As a kid, Max Kozlov was dead set on one day becoming the next famous meteorologist or pharmacist.
He was fascinated by trips to the Museum of Science in Boston, where he could pretend to be a scientist even though he couldn't speak English well, as his entire family moved to the Boston area from Ukraine a few years before he was born. Admittedly, Max is obsessed with his babushka’s borscht.
All through high school and into college, Max worked at the Museum of Science teaching science in the very same exhibit he once visited as a child. His favorite part of the job: putting on a giant bee costume and pretending to buzz around like a bee with young visitors to teach them how bees make honey.

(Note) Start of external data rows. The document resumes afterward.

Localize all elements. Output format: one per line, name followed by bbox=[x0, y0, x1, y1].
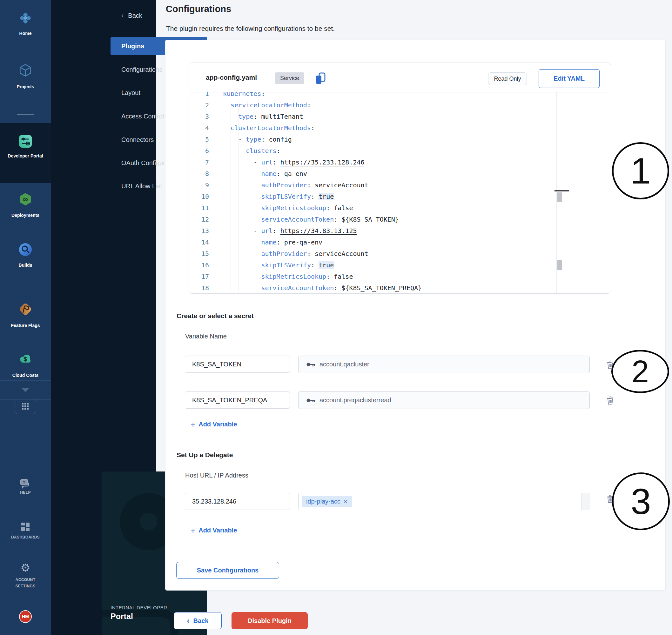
builds-icon bbox=[18, 242, 33, 257]
code-line: 7 - url: https://35.233.128.246 bbox=[189, 156, 557, 168]
service-badge: Service bbox=[275, 72, 304, 84]
brand-line: INTERNAL DEVELOPER bbox=[110, 605, 167, 610]
host-url-input[interactable] bbox=[185, 493, 290, 510]
annotation-circle-2: 2 bbox=[611, 350, 669, 393]
back-button[interactable]: ‹ Back bbox=[174, 612, 222, 629]
variable-name-input[interactable] bbox=[185, 392, 290, 409]
nav-section-line bbox=[0, 380, 51, 381]
secret-select-value: account.preqaclusterread bbox=[320, 397, 391, 404]
dashboards-icon bbox=[20, 521, 31, 532]
feature-flags-icon bbox=[18, 302, 33, 316]
nav-divider bbox=[17, 114, 34, 115]
delegate-tags-select[interactable]: idp-play-acc ✕ bbox=[298, 493, 590, 510]
code-line: 17 skipMetricsLookup: false bbox=[189, 271, 557, 282]
nav-item-builds[interactable]: Builds bbox=[0, 262, 51, 268]
svg-text:?: ? bbox=[23, 480, 25, 484]
add-variable-link[interactable]: + Add Variable bbox=[191, 421, 237, 428]
nav-item-feature-flags[interactable]: Feature Flags bbox=[0, 322, 51, 329]
nav-item-account-settings[interactable]: ACCOUNT SETTINGS bbox=[9, 576, 41, 589]
nav-item-cloud-costs[interactable]: Cloud Costs bbox=[0, 372, 51, 378]
app-window: Home Projects Developer Portal bbox=[0, 0, 672, 635]
page-subtitle: The plugin requires the following config… bbox=[166, 25, 335, 32]
back-nav-link[interactable]: ‹Back bbox=[121, 12, 142, 20]
secret-select-value: account.qacluster bbox=[320, 361, 369, 368]
nav-item-help[interactable]: HELP bbox=[9, 489, 41, 496]
delegate-tag-chip[interactable]: idp-play-acc ✕ bbox=[302, 496, 352, 507]
code-line: 13 - url: https://34.83.13.125 bbox=[189, 225, 557, 237]
code-line: 5 - type: config bbox=[189, 134, 557, 145]
page-title: Configurations bbox=[166, 4, 231, 14]
select-dropdown-zone[interactable] bbox=[581, 493, 590, 510]
help-icon: ? bbox=[19, 478, 32, 491]
code-line: 4 clusterLocatorMethods: bbox=[189, 122, 557, 134]
svg-text:$: $ bbox=[23, 356, 27, 362]
scrollbar-cursor-mark bbox=[555, 190, 569, 192]
code-line: 14 name: pre-qa-env bbox=[189, 237, 557, 248]
gear-icon: ⚙ bbox=[0, 561, 51, 574]
harness-home-icon bbox=[18, 10, 33, 26]
variable-name-input[interactable] bbox=[185, 356, 290, 373]
secret-section-title: Create or select a secret bbox=[177, 312, 254, 320]
code-line: 3 type: multiTenant bbox=[189, 111, 557, 122]
nav-item-home[interactable]: Home bbox=[0, 30, 51, 37]
scrollbar-thumb[interactable] bbox=[557, 192, 562, 202]
key-icon bbox=[306, 398, 315, 403]
plugin-sidebar: ‹Back Plugins Configurations Layout Acce… bbox=[51, 0, 156, 635]
chevron-down-icon[interactable] bbox=[21, 388, 29, 392]
delegate-section-title: Set Up a Delegate bbox=[177, 451, 233, 459]
code-line: 18 serviceAccountToken: ${K8S_SA_TOKEN_P… bbox=[189, 282, 557, 293]
secret-select[interactable]: account.qacluster bbox=[298, 356, 590, 373]
code-line: 2 serviceLocatorMethod: bbox=[189, 100, 557, 111]
chevron-left-icon: ‹ bbox=[187, 616, 190, 625]
copy-icon[interactable] bbox=[315, 72, 326, 85]
plus-icon: + bbox=[191, 421, 195, 428]
variable-name-label: Variable Name bbox=[185, 333, 227, 340]
developer-portal-icon bbox=[18, 134, 33, 149]
chevron-left-icon: ‹ bbox=[121, 12, 124, 19]
delete-variable-icon[interactable] bbox=[606, 396, 614, 405]
brand-name: Portal bbox=[110, 612, 133, 621]
code-line: 12 serviceAccountToken: ${K8S_SA_TOKEN} bbox=[189, 214, 557, 225]
annotation-circle-3: 3 bbox=[612, 473, 670, 530]
save-configurations-button[interactable]: Save Configurations bbox=[176, 562, 279, 579]
add-host-link[interactable]: + Add Variable bbox=[191, 527, 237, 534]
code-line: 15 authProvider: serviceAccount bbox=[189, 248, 557, 259]
nav-rail: Home Projects Developer Portal bbox=[0, 0, 51, 635]
annotation-circle-1: 1 bbox=[612, 142, 669, 199]
svg-text:∞: ∞ bbox=[23, 195, 28, 203]
disable-plugin-button[interactable]: Disable Plugin bbox=[232, 612, 308, 629]
key-icon bbox=[306, 362, 315, 367]
yaml-filename: app-config.yaml bbox=[206, 74, 257, 81]
nav-item-projects[interactable]: Projects bbox=[0, 84, 51, 90]
code-line: 1kubernetes: bbox=[189, 92, 557, 100]
code-line: 11 skipMetricsLookup: false bbox=[189, 202, 557, 214]
plus-icon: + bbox=[191, 527, 195, 534]
yaml-code-area: 1kubernetes: 2 serviceLocatorMethod: 3 t… bbox=[189, 92, 611, 293]
nav-item-dashboards[interactable]: DASHBOARDS bbox=[9, 534, 41, 540]
user-avatar[interactable]: HM bbox=[19, 610, 32, 623]
secret-select[interactable]: account.preqaclusterread bbox=[298, 392, 590, 409]
edit-yaml-button[interactable]: Edit YAML bbox=[539, 69, 600, 88]
code-line: 8 name: qa-env bbox=[189, 168, 557, 179]
grid-icon bbox=[22, 402, 29, 411]
code-line: 6 clusters: bbox=[189, 145, 557, 156]
code-line: 10 skipTLSVerify: true bbox=[189, 191, 557, 202]
code-line: 16 skipTLSVerify: true bbox=[189, 259, 557, 271]
nav-item-developer-portal[interactable]: Developer Portal bbox=[0, 153, 51, 159]
cloud-costs-icon: $ bbox=[18, 352, 33, 366]
host-url-label: Host URL / IP Address bbox=[185, 472, 248, 479]
deployments-icon: ∞ bbox=[18, 192, 33, 207]
remove-tag-icon[interactable]: ✕ bbox=[344, 499, 348, 504]
code-line: 9 authProvider: serviceAccount bbox=[189, 179, 557, 191]
projects-icon bbox=[18, 63, 33, 78]
read-only-button[interactable]: Read Only bbox=[488, 72, 527, 85]
nav-item-deployments[interactable]: Deployments bbox=[0, 212, 51, 218]
scrollbar-thumb[interactable] bbox=[557, 260, 562, 270]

He studied cognitive neuroscience at Brown University as a first-gen student. After graduating, Max was awarded the 2020 AAAS Mass Media Fellowship, where he covered science at the St. Louis Post-Dispatch.
Today, he writes for Nature as a life-sciences reporter.
His work has also appeared in The Atlantic, Quanta Magazine, The Scientist, The St. Louis Post-Dispatch, Behavioral Scientist, and The Public’s Radio.
In his free time, he loves to rock climb, participate in research studies, and devour just about every journalistic piece he comes across.
To this day, he's still fascinated by the weather and medicine and, who knows, hopefully he’s making childhood Max proud by writing about science.